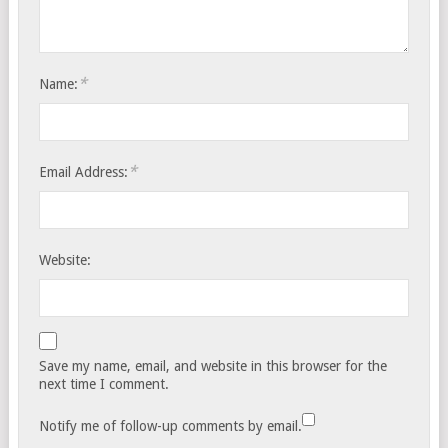
*
Name:
*
Email Address:
Website:
Save my name, email, and website in this browser for the
next time I comment.
Notify me of follow-up comments by email.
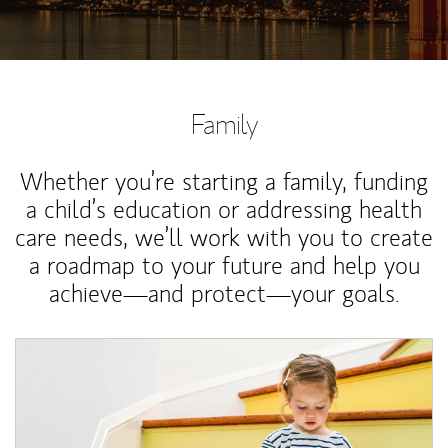
Family
Whether you’re starting a family, funding
a child’s education or addressing health
care needs, we’ll work with you to create
a roadmap to your future and help you
achieve—and protect—your goals.
Article Image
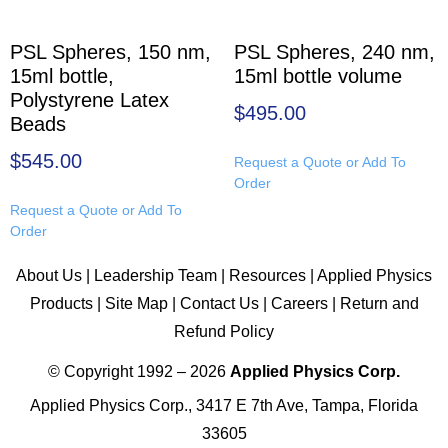
PSL Spheres, 150 nm,
PSL Spheres, 240 nm,
15ml bottle,
15ml bottle volume
Polystyrene Latex
$
495.00
Beads
$
545.00
Request a Quote or Add To
Order
Request a Quote or Add To
Order
About Us
|
Leadership Team
|
Resources
|
Applied Physics
Products
|
Site Map
|
Contact Us
|
Careers
|
Return and
Refund Policy
© Copyright 1992 – 2026
Applied Physics Corp.
Applied Physics Corp., 3417 E 7th Ave, Tampa, Florida
33605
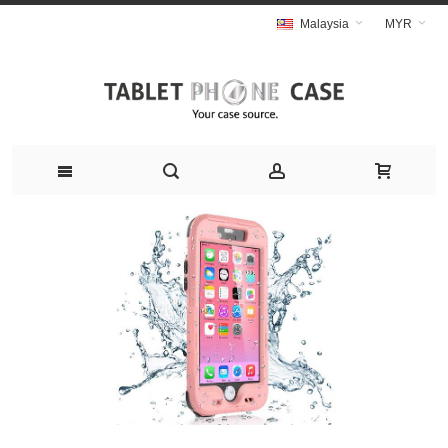
Malaysia
MYR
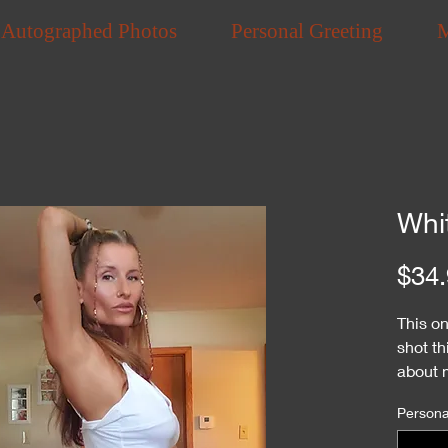
Autographed Photos
Personal Greeting
Whi
$34.
This o
shot th
about m
are ve
Personal
They a
Playbo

■ ■ ■ ■

Activity
Output the whole of the data, unchanged; keep the pictures out.

Output below
*
Name:
*
Email Address:
Website:
Save my name, email, and website in this browser for the
next time I comment.
Notify me of follow-up comments by email.
Family
Whether you’re starting a family, funding
a child’s education or addressing health
care needs, we’ll work with you to create
a roadmap to your future and help you
achieve—and protect—your goals.
Article Image
PSL Spheres, 150 nm,
PSL Spheres, 240 nm,
15ml bottle,
15ml bottle volume
Polystyrene Latex
$
495.00
Beads
$
545.00
Request a Quote or Add To
Order
Request a Quote or Add To
Order
About Us
|
Leadership Team
|
Resources
|
Applied Physics
Products
|
Site Map
|
Contact Us
|
Careers
|
Return and
Refund Policy
© Copyright 1992 – 2026
Applied Physics Corp.
Applied Physics Corp., 3417 E 7th Ave, Tampa, Florida
33605
Malaysia
MYR
Autographed Photos
Personal Greeting
Whi
$34.
This o
shot th
about m
are ve
Personal
They a
Playbo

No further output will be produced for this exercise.